Repetitie 1 en 2: Fysiek groepswerk en observeren

De eerste en tweede repetitie besteden we vooral aan fysiek groepswerk. In de ochtend beginnen we met een warming up, improviseren we samen op muziek en werken we steeds met het gegeven: leider/volger.. Bijvoorbeeld: in een koppel is A de leider, B volgt. A laat B op allerlei manieren achter z’n hand aanlopen. Het koppel probeert hierbij gebruik te maken van de hele ruimte, het hele lijf ontspannen, in te zetten (ook de leider) en steeds af te wisselen in tempo, ritme en richting. Deze schijnbaar simpele opdracht, die ik ooit leerde van Katharina Bataksaki (grondlegger van Body Weather Laboratory) heeft juist door de eenvoud binnen strakke kaders zoveel nut; het onderzoekt het lijf en z’n bewegingen, het zorgt voor absolute focus, samenspel en vertrouwen. We doen ook nog een aantal andere oefeningen van haar: onderdeel van de zogenaamde ‘Body Manipulations’. Hierbij ligt iemand of de grond en probeert bewust te ontspannen en met de aandacht in het lichaam aanwezig te zijn. Anderen bewegen een voor een verschillende lichaamsdelen en proberen hierbij het lijf te laten ontspannen. Hoe raak je de ander aan zodat die ontspant? Hoe zet je je eigen lijf hierbij in? Hoe voel je of iemand echt loslaat?

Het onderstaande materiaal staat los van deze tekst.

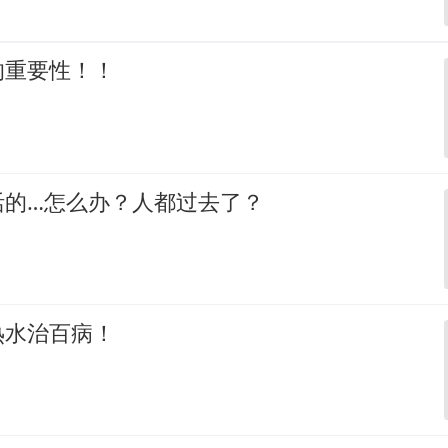
的重要性！！
活的…怎么办？人都过去了？
热水治百病！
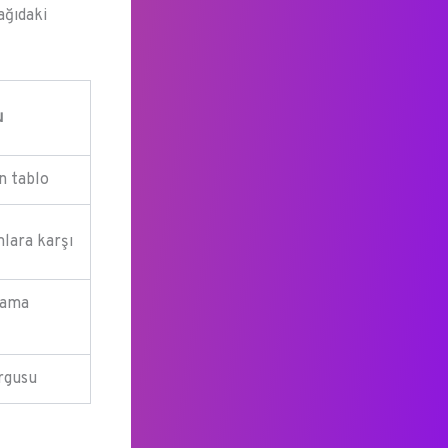
ağıdaki
u
n tablo
lara karşı
lama
urgusu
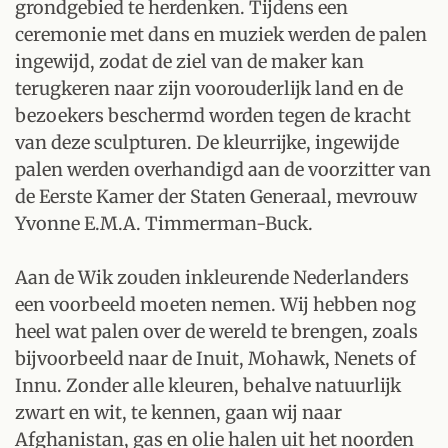
grondgebied te herdenken. Tijdens een
ceremonie met dans en muziek werden de palen
ingewijd, zodat de ziel van de maker kan
terugkeren naar zijn voorouderlijk land en de
bezoekers beschermd worden tegen de kracht
van deze sculpturen. De kleurrijke, ingewijde
palen werden overhandigd aan de voorzitter van
de Eerste Kamer der Staten Generaal, mevrouw
Yvonne E.M.A. Timmerman-Buck.
Aan de Wik zouden inkleurende Nederlanders
een voorbeeld moeten nemen. Wij hebben nog
heel wat palen over de wereld te brengen, zoals
bijvoorbeeld naar de Inuit, Mohawk, Nenets of
Innu. Zonder alle kleuren, behalve natuurlijk
zwart en wit, te kennen, gaan wij naar
Afghanistan, gas en olie halen uit het noorden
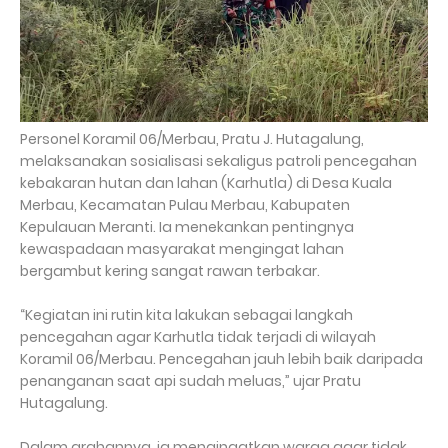
Personel Koramil 06/Merbau, Pratu J. Hutagalung,
melaksanakan sosialisasi sekaligus patroli pencegahan
kebakaran hutan dan lahan (Karhutla) di Desa Kuala
Merbau, Kecamatan Pulau Merbau, Kabupaten
Kepulauan Meranti. Ia menekankan pentingnya
kewaspadaan masyarakat mengingat lahan
bergambut kering sangat rawan terbakar.
“Kegiatan ini rutin kita lakukan sebagai langkah
pencegahan agar Karhutla tidak terjadi di wilayah
Koramil 06/Merbau. Pencegahan jauh lebih baik daripada
penanganan saat api sudah meluas,” ujar Pratu
Hutagalung.
Dalam arahannya, ia mengingatkan warga agar tidak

In de middagen werken we vanuit observaties. Ik stuur de groep (die bestaat uit 6 spelers) in kleine groepjes de stad in.  Ze krijgen de opdracht om naar een heel druk en heel rustig punt te gaan en mensen te observeren. Hoe kijk je, adem je, loop je in een drukke omgeving? Waar span je je spieren aan? Hoe dichtbij laat je andere mensen toe? En hoe is dit in een rustige omgeving, als je ontspannen bent? Er komen een aantal rake en bruikbare observaties uit, die we later zullen gebruiken.

Ik geef de spelers ook de opdracht om dingen op te schrijven.  Ze krijgen bijvoorbeeld de opdracht om vanuit een voorwerp een korte monoloog te schrijven. Het voorwerp mogen ze niet benoemen, alleen omschrijven. Het voorwerp zit klem. Zo ontstaan scherpe, zintuiglijke observaties met de abstractie waar ik naar op zoek ben.